Quand l’élection sera passée, des commentateurs vont se demander si le vainqueur formera un gouvernement de droite ou une coalition de centre droit et quel sera l’impact des accusations de corruption qui menacent Netanyahu. Ce qu’on laissera de côté, c’est simplement à quel point toutes les options se ressemblent – et comment les Palestiniens devraient regarder le gouvernement finalement constitué, quel qu’il soit.
Pendant des années, on a parlé aux Palestiniens de la fragilité des coalitions de Netanyahu et on leur a demandé d’être patients face à ses déclarations et ses actions. Avec l’annexion maintenant largement soutenue, est-ce vraiment juste de demander aux Palestiniens de ne pas tenir compte des déclarations racistes répétées des candidats à la Knesset, ou des tentatives d’intimidation des Palestiniens d’Israël pour qu’ils n’aillent pas voter, en mettant des caméras dans les bureaux de vote ? Est-ce vraiment raisonnable de demander aux Palestiniens de tout bonnement oublier que Netanyahu formera une coalition avec des gens qui promeuvent ouvertement le nettoyage ethnique des Palestiniens ? Pouvons-nous simplement balayer comme « des promesses électorales vides » les déclarations de Netanyahu comme quoi il annexera la Cisjordanie, construira davantage de colonies israéliennes illégales sur la terre volée aux Palestiniens, et n’extirpera pas un seul colon juif, y compris à Hébron – particulièrement lorsque sa coalition précédente s’est effondrée pour ne pas avoir été assez à droite ?
Ceci ne concerne pas que Netanyahu, mais aussi les autres membres de la Knesset. Dans l’état actuel des choses, seuls 17 des 120 membres élus de la Knesset – membres du parti de la Liste Commune antisioniste et du Meretz – pensent qu’Israël doit mettre fin à son occupation et accorder leur liberté aux Palestiniens. C’est malheureusement un reflet de la société israélienne. Alors qu’elle prétend vouloir la paix, à chaque élection, elle choisit des dirigeants qui promettent de perpétuer la souffrance des Palestiniens plutôt que d’y mettre fin. En réalité, aujourd’hui on estime à 48 % le nombre d’Israéliens qui soutiennent le nettoyage ethnique des Palestiniens, et des partis fascistes tels que Pouvoir Juif – qui a ses racines dans le Parti raciste Kach, considéré comme une organisation terroriste par le gouvernement américain – vont vraisemblablement être bientôt normalisés dans la Knesset. C’est comme si Trump demandait à l’ancien dirigeant du KKK David Duke d’intégrer son cabinet.
C’est tragique et c’est la réalité que subissent les Palestiniens depuis des décennies, qui perdurera à moins qu’Israël ne commence à en payer le prix sous forme d’une pression extérieure de la part de la communauté internationale.

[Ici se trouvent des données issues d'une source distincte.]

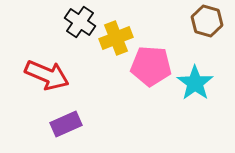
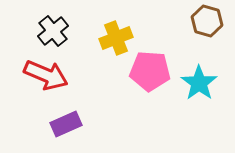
black cross: moved 27 px left, 9 px down; rotated 16 degrees clockwise
pink pentagon: moved 1 px left, 5 px down
red arrow: moved 1 px left
cyan star: moved 4 px right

Que Netanyahu annexe ou non réellement la Cisjordanie, ou quelle que soit la composition exacte du prochain gouvernement, tous les principaux partis d’Israël cherchent à ancrer son régime d’apartheid plutôt que d’ouvrir une voie vers la liberté et l’égalité. Ce qui veut dire que, s’il doit y avoir un quelconque mouvement en direction de la paix et de la justice dans la région, on aura besoin d’une intervention du monde extérieur, comme ce fut le cas avec l’Afrique du Sud de l’apartheid. Maintenant, comme alors, cela veut dire l’organisation de campagnes de boycott, désinvestissement et sanctions.
Etant donné que les Israéliens ne veulent apparemment pas obliger leur gouvernement à changer, la question demeure de savoir si le monde obligera finalement Israël à payer un prix pour son refus d’accorder leur liberté aux Palestiniens.
Diana Buttu
Diana Buttu est conseillère politique d’Al-Shabaka, le Réseau Politique Palestinien.